Zaki è l’idolo del Pd, quello a cui il sindaco di Bologna (del Pd), Matteo Lepore, ha concesso la cittadinanza onoraria poche ore dopo che l’egiziano aveva rifiutato di tornare in Italia col volo di Stato altrimenti avrebbe dovuto stringere la mano alla Meloni e ringraziare il governo che l’ha riportato a Bologna, quello delle «destre fasciste», per dirla alla Pd. E a Bologna, in prima fila ad applaudirlo tra “Bella Ciao” e bandiere rosse, ovviamente c’era la segretaria, Elly Schlein.

 

 

Torniamo alle (mancate) parole su Hamas. Ieri il vicepremier Matteo Salvini ha twittato: «Parole inaccettabili, pronunciate tra l’altro dopo l’attentato di matrice islamica a Bruxelles. Davanti al sangue e alle barbarie del terrorismo non esistono ragioni, disquisizioni, distinguo, ma solo condanna, senza se e senza ma».
La serata nel deserto del teatro Parenti scorre veloce.

Zaki giustifica Hamas, e dopo aver definito il premier israeliano Benjamin Netanyahu «un serial killer», adesso rilancia, per quanto possibile: «Io non faccio un passo indietro rispetto a quello che ho sempre criticato, sulla violenza e sulla situazione che abbiamo raggiunto in Israele, dove hanno fatto pulizia etnica e apartheid. Ci sono state tante umiliazioni negli ultimi anni», proegue, «nei confronti dei palestinesi». Ma lei, Zaki - questa una delle poche domande concesse a fine serata dal nutrito entourage del giovane- riscriverebbe quel tweet contro Netanyahu? «Da difensore dei diritti umani scelgo di essere la voce dei palestinesi». 
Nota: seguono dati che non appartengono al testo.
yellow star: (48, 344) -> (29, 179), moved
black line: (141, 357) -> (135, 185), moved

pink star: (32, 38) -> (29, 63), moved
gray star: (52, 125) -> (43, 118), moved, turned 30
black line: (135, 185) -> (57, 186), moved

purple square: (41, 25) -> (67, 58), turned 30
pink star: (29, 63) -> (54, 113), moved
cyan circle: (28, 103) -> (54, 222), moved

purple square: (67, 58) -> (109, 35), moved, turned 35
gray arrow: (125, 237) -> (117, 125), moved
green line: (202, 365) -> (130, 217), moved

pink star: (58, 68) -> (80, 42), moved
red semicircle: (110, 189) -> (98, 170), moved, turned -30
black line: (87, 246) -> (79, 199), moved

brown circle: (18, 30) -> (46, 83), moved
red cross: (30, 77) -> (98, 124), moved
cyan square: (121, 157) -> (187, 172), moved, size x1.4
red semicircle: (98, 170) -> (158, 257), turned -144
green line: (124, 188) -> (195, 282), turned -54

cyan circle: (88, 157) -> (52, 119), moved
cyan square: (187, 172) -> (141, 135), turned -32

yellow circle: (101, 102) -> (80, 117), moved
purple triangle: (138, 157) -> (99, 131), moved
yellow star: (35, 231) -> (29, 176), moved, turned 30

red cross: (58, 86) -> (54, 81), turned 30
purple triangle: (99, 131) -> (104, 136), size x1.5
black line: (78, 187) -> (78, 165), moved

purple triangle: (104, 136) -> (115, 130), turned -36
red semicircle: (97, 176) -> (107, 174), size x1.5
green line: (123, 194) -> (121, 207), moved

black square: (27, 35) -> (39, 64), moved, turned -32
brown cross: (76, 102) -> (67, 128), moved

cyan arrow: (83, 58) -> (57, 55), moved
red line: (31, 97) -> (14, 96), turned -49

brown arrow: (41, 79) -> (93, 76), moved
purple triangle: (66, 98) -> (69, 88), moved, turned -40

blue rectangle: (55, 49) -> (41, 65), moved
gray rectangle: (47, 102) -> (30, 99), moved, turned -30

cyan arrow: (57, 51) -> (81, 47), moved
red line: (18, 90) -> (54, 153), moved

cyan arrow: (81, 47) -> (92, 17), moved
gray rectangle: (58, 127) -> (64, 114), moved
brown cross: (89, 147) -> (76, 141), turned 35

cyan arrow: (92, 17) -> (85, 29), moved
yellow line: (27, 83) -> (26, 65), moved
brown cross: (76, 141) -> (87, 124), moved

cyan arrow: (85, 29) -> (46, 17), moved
Ma lei, Zaki, sta con Hamas? Niente, si infervora, fa un giro di parole infinite per dire che lui è contro tutte le violenze, ma Zaki è come Fonzie di “Happy Days” che non riusciva a dire la parola «scusa», ma almeno Fonzie ci provava, a dirla. Poco prima dell’inizio dell’evento, a Bruxelles uno jihadista uccide due svedesi. «Oltre a questo», sottolinea Zaki, «ricorderei anche il bambino palestinese ucciso stamattina negli Stati Uniti». Povero bimbo, sì, che strazio. Ma per Zaki c’è una giustificazione a tutto, o meglio, gli islamisti ne hanno sempre una.

I PASDARAN
Quando l’egiziano punta il dito contro gli Stati Uniti uno sparuto gruppo di ragazzi appollaiati nella prima fila della seconda parte della platea da lì in su il vuoto più totale parte con un vigoroso applauso. «Bisogna cercare di capire perché ci sono questi attacchi criminali, perché arrivano da gruppi diversi». 

In realtà quasi sempre dagli stessi, quelli legati ai fanatici di Allah. Vorremmo chiedere all’idolo della sinistra perché ha ringraziato tutti per la liberazione tranne il governo italiano, ma niente, non possiamo farlo, perché Zaki viene portato via dallo staff: «Basta, basta, deve autografare i libri!». Qualche minuto prima, di fianco a Molinari sul palco, Zaki aveva rimbrottato una parte della stampa italiana: «Non tutti i vostri media hanno dato la giusta copertura (alla scontro Israele-Hamas, ndr)». Zaki è anche maestro d’informazione. «Alcuni giornalisti non hanno raccontato i fatti in modo equo». Il suo salvatore, Majorino, si spella le mani. Poi si fa autografare il libro e Zaki lo abbraccia forte. D’altronde è a lui che Zaki deve la vita.